=== Begin Enclosure ===

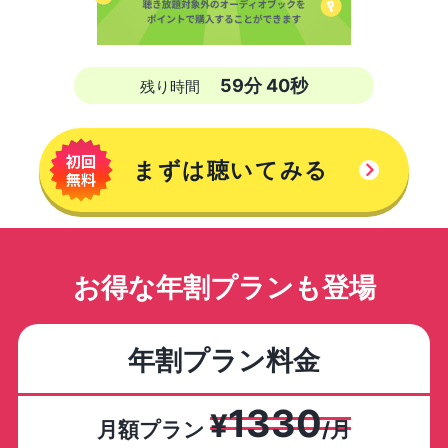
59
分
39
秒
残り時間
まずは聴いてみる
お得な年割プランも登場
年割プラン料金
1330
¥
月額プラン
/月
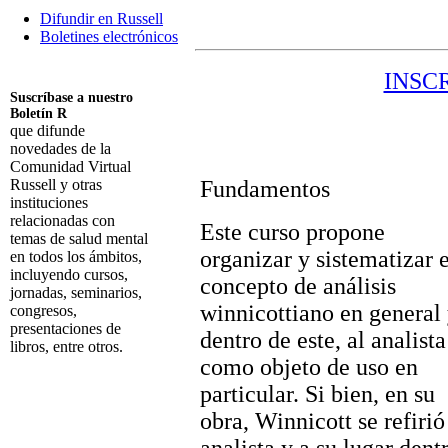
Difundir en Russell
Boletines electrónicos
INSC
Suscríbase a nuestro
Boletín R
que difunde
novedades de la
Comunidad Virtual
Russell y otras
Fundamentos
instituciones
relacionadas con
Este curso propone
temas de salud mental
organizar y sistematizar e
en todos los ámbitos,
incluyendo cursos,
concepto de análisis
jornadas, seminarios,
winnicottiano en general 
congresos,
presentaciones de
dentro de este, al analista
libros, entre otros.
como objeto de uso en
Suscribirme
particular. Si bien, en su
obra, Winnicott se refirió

=== End Enclosure ===
=== Begin Enclosure ===

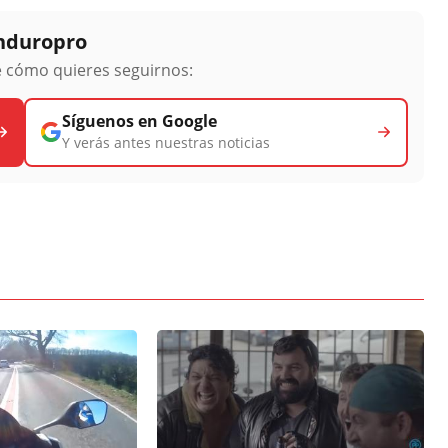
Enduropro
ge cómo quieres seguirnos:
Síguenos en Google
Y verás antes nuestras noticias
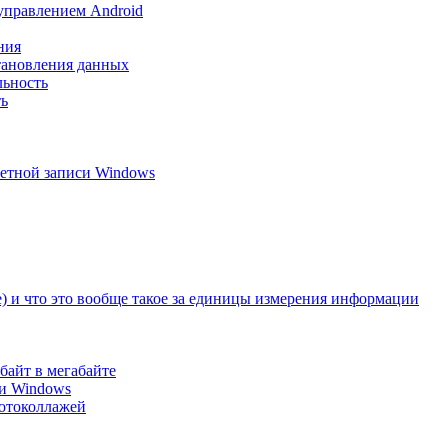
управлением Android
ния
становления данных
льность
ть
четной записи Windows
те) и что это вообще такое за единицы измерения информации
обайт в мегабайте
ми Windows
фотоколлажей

=== End Enclosure ===
=== Begin Enclosure ===

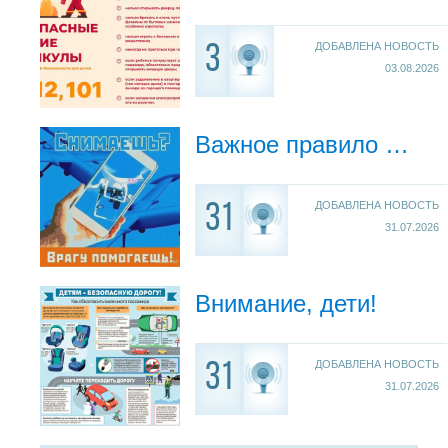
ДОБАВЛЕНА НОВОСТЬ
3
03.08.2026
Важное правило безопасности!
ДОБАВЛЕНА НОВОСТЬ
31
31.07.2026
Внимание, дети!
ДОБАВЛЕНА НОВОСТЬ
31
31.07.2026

=== End Enclosure ===

_Instructions to follow_: From the listing above, repeat exactly the lines starting at the line that includes "winnicottiano en general" and ending at the line that includes "obra, Winnicott se refirió", with nothing outside that span.

_Finished task_:
winnicottiano en general 
congresos,
presentaciones de
dentro de este, al analista
libros, entre otros.
como objeto de uso en
Suscribirme
particular. Si bien, en su
obra, Winnicott se refirió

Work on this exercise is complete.